## About this task
When you reach the line containing "emettere sentenze.", include it and stop; until then, return each line of the material exactly, starting with the first.

## Exercise material
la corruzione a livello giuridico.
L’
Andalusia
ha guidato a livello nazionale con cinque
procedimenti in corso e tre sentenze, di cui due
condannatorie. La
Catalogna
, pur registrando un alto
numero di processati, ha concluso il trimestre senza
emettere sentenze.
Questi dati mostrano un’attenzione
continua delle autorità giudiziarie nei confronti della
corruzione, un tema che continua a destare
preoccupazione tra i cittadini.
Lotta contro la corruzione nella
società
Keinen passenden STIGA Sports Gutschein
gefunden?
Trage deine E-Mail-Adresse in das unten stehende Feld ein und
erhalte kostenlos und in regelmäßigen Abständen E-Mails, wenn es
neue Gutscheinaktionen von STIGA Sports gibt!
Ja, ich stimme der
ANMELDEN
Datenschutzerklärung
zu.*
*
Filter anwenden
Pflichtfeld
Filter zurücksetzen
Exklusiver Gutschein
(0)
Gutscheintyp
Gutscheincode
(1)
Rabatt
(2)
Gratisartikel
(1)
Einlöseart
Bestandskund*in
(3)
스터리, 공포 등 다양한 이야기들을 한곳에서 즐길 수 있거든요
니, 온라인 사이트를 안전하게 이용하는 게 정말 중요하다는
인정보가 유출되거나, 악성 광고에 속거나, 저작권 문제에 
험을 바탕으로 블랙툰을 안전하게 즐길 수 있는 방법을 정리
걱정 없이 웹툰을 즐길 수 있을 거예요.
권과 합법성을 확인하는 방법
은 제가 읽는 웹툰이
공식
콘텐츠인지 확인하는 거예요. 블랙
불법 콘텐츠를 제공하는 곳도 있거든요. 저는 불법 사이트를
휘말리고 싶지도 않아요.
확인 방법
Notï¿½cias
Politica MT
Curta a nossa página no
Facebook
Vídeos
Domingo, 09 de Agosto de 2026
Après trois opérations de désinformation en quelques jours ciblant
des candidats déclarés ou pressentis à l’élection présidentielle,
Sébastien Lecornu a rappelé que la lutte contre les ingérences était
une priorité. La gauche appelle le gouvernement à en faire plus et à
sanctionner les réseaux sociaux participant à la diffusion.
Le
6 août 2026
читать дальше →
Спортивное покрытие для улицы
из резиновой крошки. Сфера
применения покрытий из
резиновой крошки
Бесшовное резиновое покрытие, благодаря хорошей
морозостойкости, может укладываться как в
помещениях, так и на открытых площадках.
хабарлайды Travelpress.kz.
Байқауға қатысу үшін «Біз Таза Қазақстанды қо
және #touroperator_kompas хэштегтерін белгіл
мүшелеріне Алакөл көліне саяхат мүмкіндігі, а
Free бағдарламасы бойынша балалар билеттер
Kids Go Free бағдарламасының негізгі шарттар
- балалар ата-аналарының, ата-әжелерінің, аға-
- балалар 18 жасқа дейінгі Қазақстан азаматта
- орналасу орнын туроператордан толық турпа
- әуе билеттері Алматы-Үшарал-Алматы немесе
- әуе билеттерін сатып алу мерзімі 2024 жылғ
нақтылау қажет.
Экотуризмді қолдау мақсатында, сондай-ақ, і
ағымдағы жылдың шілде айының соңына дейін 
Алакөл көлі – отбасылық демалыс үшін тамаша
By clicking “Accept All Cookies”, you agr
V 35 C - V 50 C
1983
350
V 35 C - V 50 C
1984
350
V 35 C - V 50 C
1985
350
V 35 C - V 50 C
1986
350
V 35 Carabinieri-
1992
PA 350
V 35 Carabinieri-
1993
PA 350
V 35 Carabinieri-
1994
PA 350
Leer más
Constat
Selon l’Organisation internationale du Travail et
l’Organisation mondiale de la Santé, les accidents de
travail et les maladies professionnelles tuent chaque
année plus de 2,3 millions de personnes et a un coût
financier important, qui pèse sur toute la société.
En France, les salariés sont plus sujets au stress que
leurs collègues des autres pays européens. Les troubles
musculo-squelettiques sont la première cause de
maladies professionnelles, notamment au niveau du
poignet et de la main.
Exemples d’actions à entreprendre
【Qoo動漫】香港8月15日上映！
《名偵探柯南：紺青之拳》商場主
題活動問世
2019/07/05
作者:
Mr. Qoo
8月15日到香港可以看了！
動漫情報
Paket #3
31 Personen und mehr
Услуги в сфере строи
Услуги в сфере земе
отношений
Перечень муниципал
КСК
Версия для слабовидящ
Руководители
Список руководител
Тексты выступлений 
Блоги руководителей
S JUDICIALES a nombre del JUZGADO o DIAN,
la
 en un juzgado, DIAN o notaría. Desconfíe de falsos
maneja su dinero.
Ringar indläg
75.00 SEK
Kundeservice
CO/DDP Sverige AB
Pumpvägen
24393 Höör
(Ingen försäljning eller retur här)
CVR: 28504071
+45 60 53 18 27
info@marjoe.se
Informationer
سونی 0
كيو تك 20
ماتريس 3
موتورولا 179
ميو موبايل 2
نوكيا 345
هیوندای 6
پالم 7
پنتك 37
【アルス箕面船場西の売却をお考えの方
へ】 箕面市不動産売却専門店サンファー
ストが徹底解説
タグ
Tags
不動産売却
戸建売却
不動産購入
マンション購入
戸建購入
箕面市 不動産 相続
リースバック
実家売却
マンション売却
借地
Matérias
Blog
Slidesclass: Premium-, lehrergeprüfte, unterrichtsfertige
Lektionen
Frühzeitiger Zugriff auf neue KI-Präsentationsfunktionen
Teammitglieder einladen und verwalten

## Exercise result
la corruzione a livello giuridico.
L’
Andalusia
ha guidato a livello nazionale con cinque
procedimenti in corso e tre sentenze, di cui due
condannatorie. La
Catalogna
, pur registrando un alto
numero di processati, ha concluso il trimestre senza
emettere sentenze.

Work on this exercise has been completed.